The inevitably was sadly clear to all but those who had the power to make it happen.

Also worth listening is a follow-up with the reporter (Sruthi Pinnamaneni) on The Verge podcast:


This whole sordid affair is so reminiscent of how wealthy sports team owners play cities against one another to see which of them is willing to finance the most of their billion dollar wet dreams. Las Vegas, I'm looking at you! And Phoenix, you're next. Seattle, well, it's too late. You've already be scammed. Invariably, its a classic case of socializing the costs and privatizing the profits.

As someone who lives in Phoenix, I'm pretty certain it's too late for us as well...

Corruption started its latest incarnation in Wisconsin with Tommy Thompson. Approved the state lottery which led to casinos ( Chicago mafia controlled). Now, almost every month their is a fiduciary in some county or city government that gets caught with their hands in the till because of their casino losses. As for Foxconn... I keep saying this. We have almost all of the tech you need here in Wisconsin (or the upper midwest) for making our own lcd industry. 3M in Menomone Wi makes the Vikuity backlight material. We have pc board manufacturing (TTMI) in Chippewa Falls. Lots of electronic design talent at companies like Cray and HPE. So. Get in line and order the LCD production equipment from Nikon in Japan and start making some. What exactly do you need a contract manufacturer like Foxconn for?

The numbers here are staggering. The state of Wisconsin under Scott Walker subsidized this project at a rate of $14,000-$19,000 per citizen, not including the environmental and infrastructural impacts.

I wonder how much economic stimulus to existing businesses would be created by dropping $15k into everyone’s pocket.

Giving a tax break to get a company to move to your state doesn’t cost you anything if not offering it means you get no new jobs.

Basic game theory: you should always defect, because you’re always better off. Yet the ideal outcome happens when nobody defects.

This is why the states should agree (or the Feds somehow impose restrictions) not to make these sorts of deals.

So what’s the incentive for governments to become more efficient, need less tax money and attract more business?

I like the fact that states can choose to compete for companies.

I’m not proposing to ban lower taxes, just company-specific deals like these. A state wants to have a more friendly business environment to attract companies? Great! Just don’t negotiate tax breaks for a single factory.

> I wonder how much economic stimulus to existing businesses would be created by dropping $15k into everyone’s pocket.

Probably not as much as just leaving $15k in everyone's pocket in the first place. It's really insane to think that they created a $60k liability for a family of 4.

No it was not subsidized. You're making the same claims as those that claim that Nevada subsidized the Tesla Gigafactory that the backwards right likes to make. Don't fall for the same fallacies.

How many people here actually realize Foxconn is not a company from China, but from Taiwan?!!

"Taiwan, officially the Republic of China"...[0]


I'm glad political posts are rarely brought up here, because this place can be every bit as insufferable as reddit.

"new realities" = -60F wind chill

Yeah lol I can imagine the Taiwanese execs used to a tropical climate getting off the plane thinking WTF.

Well, a lot of people had said this plant was a bad deal for Wisconsin when it was announced.

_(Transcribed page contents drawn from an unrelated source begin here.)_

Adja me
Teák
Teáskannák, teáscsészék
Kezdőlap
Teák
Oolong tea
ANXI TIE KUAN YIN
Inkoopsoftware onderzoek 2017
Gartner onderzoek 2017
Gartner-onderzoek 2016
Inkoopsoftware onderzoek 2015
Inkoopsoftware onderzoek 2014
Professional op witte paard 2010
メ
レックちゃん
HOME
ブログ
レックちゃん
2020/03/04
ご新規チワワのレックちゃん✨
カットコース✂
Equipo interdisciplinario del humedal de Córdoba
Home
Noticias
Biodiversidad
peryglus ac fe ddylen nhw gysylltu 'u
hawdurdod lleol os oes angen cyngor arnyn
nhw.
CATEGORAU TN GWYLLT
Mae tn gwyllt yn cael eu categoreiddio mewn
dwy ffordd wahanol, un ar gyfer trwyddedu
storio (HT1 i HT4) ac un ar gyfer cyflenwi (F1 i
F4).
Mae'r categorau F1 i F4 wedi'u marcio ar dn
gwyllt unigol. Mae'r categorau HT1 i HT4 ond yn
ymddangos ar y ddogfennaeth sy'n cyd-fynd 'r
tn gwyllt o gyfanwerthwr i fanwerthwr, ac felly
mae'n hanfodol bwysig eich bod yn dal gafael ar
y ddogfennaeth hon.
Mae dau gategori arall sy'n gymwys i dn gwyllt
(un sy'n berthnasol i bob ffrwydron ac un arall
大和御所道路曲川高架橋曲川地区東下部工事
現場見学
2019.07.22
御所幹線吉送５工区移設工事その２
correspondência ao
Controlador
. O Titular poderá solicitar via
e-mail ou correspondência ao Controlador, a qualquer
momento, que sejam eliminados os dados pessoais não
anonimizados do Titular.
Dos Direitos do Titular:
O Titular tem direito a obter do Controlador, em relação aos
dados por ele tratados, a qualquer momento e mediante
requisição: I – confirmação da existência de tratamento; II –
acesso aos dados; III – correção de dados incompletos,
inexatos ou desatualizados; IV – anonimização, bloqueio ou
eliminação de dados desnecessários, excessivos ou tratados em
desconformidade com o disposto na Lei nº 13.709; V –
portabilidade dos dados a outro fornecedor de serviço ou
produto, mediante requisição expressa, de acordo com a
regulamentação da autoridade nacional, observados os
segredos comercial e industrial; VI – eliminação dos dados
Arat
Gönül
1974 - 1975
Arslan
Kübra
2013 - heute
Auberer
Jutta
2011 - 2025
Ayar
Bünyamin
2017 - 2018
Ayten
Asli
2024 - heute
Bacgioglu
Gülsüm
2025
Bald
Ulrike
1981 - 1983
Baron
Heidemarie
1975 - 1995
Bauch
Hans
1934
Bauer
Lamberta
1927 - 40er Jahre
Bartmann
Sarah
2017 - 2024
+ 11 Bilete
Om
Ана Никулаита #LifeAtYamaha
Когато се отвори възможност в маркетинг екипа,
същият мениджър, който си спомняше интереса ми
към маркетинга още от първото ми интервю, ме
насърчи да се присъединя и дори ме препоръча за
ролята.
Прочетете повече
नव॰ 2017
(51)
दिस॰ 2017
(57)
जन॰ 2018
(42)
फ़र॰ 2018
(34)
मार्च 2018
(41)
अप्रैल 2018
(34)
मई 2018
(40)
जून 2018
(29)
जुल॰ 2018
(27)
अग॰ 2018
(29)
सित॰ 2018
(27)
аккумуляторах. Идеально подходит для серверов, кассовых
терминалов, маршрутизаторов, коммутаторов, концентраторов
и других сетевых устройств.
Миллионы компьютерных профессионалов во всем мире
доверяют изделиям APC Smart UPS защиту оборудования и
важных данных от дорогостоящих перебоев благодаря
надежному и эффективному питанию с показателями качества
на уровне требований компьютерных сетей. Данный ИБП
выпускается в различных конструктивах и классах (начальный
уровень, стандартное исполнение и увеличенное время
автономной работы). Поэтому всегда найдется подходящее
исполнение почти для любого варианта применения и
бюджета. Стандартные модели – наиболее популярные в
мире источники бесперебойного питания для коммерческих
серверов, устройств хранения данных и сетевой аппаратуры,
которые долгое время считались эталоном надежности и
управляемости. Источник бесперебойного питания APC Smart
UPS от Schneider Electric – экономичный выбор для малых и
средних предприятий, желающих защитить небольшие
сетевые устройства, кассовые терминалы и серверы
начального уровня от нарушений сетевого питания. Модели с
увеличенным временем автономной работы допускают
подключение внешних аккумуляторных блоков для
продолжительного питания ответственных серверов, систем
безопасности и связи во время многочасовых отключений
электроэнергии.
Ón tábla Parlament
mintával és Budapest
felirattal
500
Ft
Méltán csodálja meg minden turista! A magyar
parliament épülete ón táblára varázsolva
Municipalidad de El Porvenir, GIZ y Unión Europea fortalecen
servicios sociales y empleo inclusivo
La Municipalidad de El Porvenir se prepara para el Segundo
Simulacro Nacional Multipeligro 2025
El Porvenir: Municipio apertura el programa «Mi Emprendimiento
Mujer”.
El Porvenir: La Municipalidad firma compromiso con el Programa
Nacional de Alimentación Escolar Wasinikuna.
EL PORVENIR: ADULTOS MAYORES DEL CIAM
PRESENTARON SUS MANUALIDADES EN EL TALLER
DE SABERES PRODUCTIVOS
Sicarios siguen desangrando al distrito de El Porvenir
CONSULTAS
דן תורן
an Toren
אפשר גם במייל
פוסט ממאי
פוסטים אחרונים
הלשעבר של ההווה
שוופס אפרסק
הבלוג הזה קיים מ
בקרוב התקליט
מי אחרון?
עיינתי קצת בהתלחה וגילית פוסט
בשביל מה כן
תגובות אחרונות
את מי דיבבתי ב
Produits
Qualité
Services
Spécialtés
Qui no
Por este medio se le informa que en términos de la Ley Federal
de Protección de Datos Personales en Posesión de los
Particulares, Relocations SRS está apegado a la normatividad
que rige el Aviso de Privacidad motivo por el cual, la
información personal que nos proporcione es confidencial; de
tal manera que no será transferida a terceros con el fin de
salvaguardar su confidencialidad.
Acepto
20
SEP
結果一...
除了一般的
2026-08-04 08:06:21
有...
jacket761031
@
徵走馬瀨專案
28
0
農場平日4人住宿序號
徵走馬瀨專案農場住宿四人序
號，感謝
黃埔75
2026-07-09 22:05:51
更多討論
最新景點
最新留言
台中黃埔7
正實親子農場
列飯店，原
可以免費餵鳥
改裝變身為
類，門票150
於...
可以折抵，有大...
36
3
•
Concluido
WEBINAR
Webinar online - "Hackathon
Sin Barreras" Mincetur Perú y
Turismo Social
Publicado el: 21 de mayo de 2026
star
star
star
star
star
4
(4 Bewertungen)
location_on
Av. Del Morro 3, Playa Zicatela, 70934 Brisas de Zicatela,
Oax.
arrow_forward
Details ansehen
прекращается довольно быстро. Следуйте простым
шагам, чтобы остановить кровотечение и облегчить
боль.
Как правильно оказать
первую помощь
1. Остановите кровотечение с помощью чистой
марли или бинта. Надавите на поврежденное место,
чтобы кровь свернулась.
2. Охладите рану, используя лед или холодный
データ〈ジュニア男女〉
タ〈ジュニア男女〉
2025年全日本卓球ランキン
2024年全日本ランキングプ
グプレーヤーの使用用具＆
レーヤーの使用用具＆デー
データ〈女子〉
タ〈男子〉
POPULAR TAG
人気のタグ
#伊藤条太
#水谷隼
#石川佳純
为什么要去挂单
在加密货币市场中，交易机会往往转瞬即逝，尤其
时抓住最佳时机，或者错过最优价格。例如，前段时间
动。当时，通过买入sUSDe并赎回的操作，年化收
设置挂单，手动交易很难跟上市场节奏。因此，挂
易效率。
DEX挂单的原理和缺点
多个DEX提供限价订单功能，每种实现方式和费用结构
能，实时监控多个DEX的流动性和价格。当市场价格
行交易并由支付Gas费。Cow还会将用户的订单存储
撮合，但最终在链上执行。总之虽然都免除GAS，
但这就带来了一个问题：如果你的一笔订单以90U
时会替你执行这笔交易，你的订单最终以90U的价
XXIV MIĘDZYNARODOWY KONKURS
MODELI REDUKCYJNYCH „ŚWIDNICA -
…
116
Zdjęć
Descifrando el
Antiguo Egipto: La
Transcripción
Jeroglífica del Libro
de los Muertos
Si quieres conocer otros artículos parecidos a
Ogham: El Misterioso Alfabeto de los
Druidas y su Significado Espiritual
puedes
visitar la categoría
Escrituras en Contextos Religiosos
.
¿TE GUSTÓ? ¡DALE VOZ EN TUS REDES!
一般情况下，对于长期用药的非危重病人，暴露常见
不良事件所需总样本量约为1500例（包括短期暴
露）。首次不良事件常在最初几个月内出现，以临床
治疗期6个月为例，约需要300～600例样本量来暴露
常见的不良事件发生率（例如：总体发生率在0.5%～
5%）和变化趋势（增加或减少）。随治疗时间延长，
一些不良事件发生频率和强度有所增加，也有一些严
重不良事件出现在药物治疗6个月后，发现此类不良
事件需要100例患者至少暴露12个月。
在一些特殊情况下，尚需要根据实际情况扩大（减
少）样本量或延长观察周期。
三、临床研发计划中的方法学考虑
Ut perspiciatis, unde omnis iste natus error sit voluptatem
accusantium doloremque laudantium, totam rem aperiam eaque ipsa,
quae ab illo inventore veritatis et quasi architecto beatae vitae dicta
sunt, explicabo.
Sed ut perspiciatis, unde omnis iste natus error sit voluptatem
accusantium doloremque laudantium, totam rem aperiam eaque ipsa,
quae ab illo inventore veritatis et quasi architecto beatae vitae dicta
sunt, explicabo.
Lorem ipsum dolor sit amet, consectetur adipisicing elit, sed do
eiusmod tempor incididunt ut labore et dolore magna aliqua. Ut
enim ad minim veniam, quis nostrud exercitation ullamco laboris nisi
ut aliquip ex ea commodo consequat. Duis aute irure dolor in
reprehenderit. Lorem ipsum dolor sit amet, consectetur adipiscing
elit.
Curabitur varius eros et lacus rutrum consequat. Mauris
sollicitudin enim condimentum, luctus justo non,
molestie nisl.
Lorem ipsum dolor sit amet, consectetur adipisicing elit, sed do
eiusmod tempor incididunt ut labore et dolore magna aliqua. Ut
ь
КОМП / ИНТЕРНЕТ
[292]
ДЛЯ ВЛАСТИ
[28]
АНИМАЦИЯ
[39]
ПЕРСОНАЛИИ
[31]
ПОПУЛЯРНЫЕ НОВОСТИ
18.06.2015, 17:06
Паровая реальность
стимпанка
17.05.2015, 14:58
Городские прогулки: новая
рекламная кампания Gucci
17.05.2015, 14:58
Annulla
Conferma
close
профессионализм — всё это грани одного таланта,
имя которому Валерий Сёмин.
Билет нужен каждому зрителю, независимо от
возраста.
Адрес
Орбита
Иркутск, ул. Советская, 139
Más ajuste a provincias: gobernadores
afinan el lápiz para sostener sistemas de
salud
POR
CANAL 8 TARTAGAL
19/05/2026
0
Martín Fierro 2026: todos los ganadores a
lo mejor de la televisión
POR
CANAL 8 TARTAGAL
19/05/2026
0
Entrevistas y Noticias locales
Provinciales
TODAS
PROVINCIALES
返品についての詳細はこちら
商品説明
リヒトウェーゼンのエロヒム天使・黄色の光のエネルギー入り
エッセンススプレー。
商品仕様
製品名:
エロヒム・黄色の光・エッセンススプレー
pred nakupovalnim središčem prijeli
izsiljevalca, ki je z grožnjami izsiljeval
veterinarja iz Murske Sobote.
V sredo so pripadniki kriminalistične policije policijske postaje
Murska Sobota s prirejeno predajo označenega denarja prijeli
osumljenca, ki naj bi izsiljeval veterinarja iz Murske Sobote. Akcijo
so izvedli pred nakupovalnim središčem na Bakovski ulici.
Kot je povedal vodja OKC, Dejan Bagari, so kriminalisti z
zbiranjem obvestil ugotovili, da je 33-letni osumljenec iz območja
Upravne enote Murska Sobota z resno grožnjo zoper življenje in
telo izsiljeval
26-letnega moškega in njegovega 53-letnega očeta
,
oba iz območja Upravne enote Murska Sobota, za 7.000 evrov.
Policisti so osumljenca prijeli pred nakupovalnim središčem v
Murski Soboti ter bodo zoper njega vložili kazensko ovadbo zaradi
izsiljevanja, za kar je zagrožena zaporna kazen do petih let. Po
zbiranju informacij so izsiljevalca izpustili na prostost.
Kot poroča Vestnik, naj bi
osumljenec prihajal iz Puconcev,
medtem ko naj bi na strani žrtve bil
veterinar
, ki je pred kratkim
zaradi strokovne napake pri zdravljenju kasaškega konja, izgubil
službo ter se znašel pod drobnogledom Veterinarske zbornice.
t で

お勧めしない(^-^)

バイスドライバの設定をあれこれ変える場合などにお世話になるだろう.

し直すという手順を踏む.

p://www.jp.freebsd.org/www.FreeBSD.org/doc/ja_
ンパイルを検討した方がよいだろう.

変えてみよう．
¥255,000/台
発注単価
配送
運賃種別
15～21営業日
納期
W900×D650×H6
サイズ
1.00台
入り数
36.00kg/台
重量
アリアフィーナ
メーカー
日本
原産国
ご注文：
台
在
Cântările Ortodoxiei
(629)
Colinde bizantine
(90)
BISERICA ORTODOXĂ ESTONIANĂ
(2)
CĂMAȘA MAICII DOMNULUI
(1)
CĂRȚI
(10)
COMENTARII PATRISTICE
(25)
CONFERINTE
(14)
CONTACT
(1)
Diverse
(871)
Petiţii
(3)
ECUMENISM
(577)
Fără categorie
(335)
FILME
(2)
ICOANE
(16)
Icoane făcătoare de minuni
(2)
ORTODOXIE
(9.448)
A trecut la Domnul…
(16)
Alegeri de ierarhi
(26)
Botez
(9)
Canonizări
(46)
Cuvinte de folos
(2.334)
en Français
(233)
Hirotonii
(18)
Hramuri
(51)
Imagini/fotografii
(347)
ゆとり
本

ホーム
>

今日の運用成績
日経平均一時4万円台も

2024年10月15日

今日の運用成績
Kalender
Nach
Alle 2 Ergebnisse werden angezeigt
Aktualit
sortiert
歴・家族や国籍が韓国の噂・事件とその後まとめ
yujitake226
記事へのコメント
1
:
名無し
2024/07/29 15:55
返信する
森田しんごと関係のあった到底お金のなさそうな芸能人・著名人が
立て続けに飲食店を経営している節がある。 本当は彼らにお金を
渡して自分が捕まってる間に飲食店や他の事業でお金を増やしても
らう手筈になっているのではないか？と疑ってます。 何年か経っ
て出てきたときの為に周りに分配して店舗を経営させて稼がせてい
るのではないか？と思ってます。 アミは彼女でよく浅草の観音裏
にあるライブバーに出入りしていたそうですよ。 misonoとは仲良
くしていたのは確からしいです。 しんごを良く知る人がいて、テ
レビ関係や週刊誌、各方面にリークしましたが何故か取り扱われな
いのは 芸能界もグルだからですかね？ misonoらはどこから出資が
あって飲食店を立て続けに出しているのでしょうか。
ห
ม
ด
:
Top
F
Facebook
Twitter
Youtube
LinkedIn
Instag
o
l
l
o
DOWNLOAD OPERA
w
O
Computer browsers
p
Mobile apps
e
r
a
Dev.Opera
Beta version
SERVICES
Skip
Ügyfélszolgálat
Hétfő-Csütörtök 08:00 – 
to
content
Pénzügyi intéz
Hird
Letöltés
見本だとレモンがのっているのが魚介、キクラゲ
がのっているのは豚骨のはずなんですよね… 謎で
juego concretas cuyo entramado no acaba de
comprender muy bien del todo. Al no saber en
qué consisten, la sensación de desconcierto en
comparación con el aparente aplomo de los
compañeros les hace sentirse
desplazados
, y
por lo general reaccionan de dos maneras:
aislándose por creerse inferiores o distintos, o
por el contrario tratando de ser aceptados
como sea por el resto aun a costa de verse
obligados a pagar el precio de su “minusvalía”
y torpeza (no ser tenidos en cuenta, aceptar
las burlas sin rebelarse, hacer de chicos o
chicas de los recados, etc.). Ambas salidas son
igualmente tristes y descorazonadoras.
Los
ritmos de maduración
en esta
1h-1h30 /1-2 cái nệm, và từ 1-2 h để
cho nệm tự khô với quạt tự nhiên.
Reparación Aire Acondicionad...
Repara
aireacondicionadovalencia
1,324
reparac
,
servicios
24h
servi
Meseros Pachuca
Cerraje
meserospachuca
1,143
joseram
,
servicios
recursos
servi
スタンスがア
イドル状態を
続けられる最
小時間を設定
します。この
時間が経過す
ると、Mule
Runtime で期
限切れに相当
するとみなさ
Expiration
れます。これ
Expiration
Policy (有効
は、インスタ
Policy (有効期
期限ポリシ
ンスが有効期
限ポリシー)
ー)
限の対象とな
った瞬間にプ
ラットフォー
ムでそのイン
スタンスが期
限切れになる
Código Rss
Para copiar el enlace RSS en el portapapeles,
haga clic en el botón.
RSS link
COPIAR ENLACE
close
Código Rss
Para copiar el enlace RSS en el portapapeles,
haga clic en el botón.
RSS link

So they can now rejoice.

Not reconsidering anymore, Foxconn will be building Gen 6 LCD plant.

Feb 1st, 2019


" Foxconn Technology Group said Friday it will indeed build a liquid crystal display manufacturing plant in Wisconsin, following talks between President Donald Trump and company CEO and Chairman Terry Gou.

The Taiwan-based electronics manufacturer said it will move forward with construction of a so-called Generation 6 factory, or "fab," which typically produces screens for cellphones, tablets and small televisions.




Conned by the Fox.

I wonder if this is Foxconn's way of signaling to Trump that Foxconn wants the Wisconsin factory to be exempted from paying the new tariffs on imports of Chinese parts.

Crony capitalism, the Republicans here were awful. I hope others learn from the mistakes

Now now, this is plain ole capitalism.